Clapton's Guitar by Allen St. John
Author:Allen St. John
Language: eng
Format: epub
Publisher: Free Press
Published: 2005-07-15T00:00:00+00:00
Chapter Fifteen
Exactly Somewhat Between
WHAT IS HARDER, building a violin or a guitar?
I posed that question to Kerry Keane over lunch at the Sea Grill in Manhattan’s Rockefeller Center, just around the corner from Christie’s New York headquarters. Keane is well qualified to speak to this question. In addition to being vice-president of musical instrument sales for Christie’s, and the man who made the Crossroads Guitar Auction a reality, he is also a classically trained violin maker and a guitar builder who worked under the pioneering luthier Augustino LoPrinzi.
“Building a guitar is a lot more difficult than a violin,” he said without hesitation. “And if the American Federation of Violin and Bow Makers ever heard me say that, I’d be dead in an alley somewhere.”
With close-cropped grey hair and an impeccable dark grey suit draped perfectly over his trim frame, Keane is the very definition of the word dapper. He is that rare individual who can wear a bow tie without affectation. But along with that polish, so necessary in his line of work, comes a sly smile and a dry, subversive wit. He took a sip of water. “Violins, violas, and cellos are carved. They’re sculpture,” he explained. “A guitar is fabricated. It’s a construction project.”
His answer went to the heart of the matter.
“You complete a guitar, you set the neck, you string it up, and the very first thing that happens is that the bridge wants to move to where the peghead is and vice versa. They want to meet in the middle, and they’re doing all they can to get there,” Keane explained. “And your job as a maker is to make sure that doesn’t happen.” Or as master guitar builder John Greven once explained to me, “Every good guitar is right on the verge of blowing itself apart.”
In the world of classical music, where instruments are narrowly defined, the guitar is considered a member of the percussion family, along with the tympani and the triangle. Indeed, guitar builders tend to think of a guitar body as a wooden drum. The guitar top is the drumhead—it vibrates and produces sound. The sides support the top, like the rims of a drum—indeed, luthiers often call them rims. But acoustically speaking, a drumhead has it much easier than a guitar top. The impact of a drumstick may be violent, but it’s also over almost before it starts. Not so with a guitar top.

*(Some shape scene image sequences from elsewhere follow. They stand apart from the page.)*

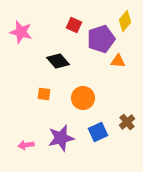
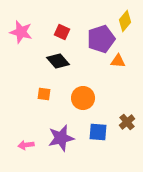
red square: moved 12 px left, 7 px down
blue square: rotated 30 degrees clockwise
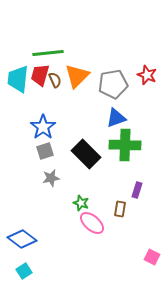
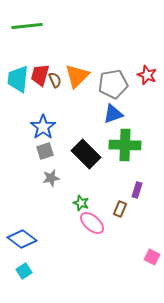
green line: moved 21 px left, 27 px up
blue triangle: moved 3 px left, 4 px up
brown rectangle: rotated 14 degrees clockwise
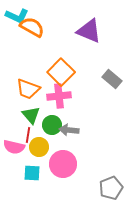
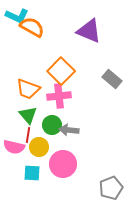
orange square: moved 1 px up
green triangle: moved 3 px left
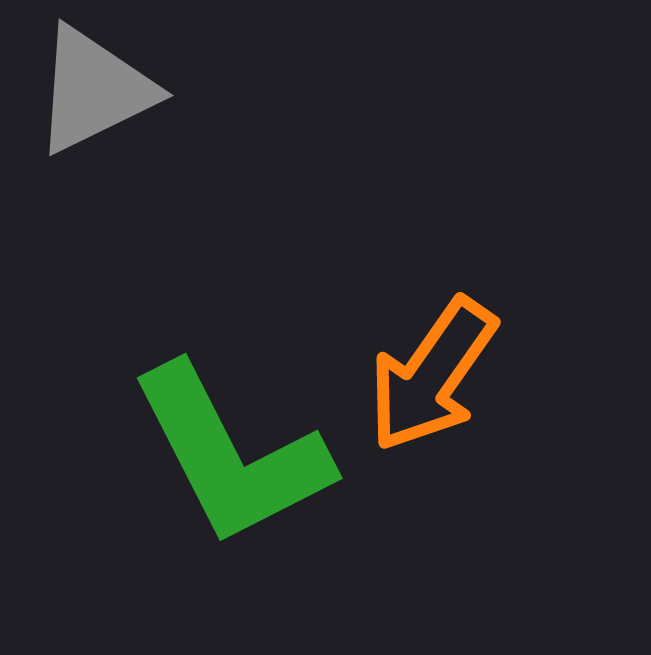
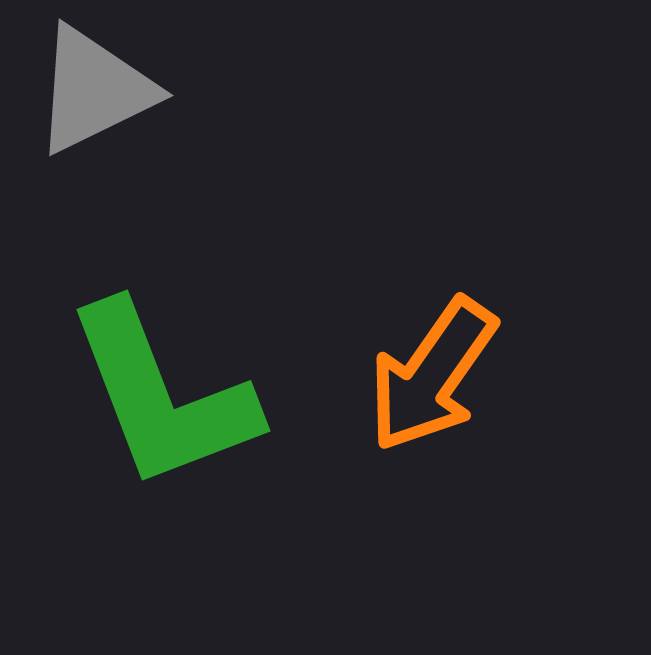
green L-shape: moved 69 px left, 59 px up; rotated 6 degrees clockwise
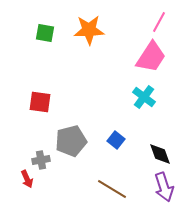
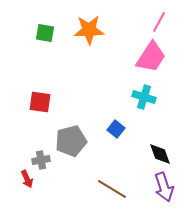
cyan cross: rotated 20 degrees counterclockwise
blue square: moved 11 px up
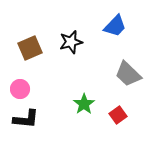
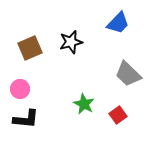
blue trapezoid: moved 3 px right, 3 px up
green star: rotated 10 degrees counterclockwise
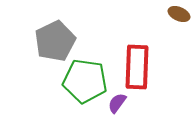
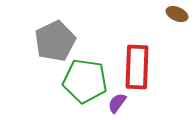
brown ellipse: moved 2 px left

It must withstand the constant pull of six steel strings. And unlike a violin or other classical stringed instruments, where the strings push down on a bridge that sits on a heavily arched top further braced by a sound post, a flattop guitar’s strings pull up on a bridge at an angle that’s designed to tear the thin spruce top right off.
On the other hand, the guitar’s none-too-simple task is to amplify the minuscule amount of acoustic energy provided by plucking a string into a sound that can fill a room. (To get an idea of how little, try plucking a string on a solid-body electric guitar.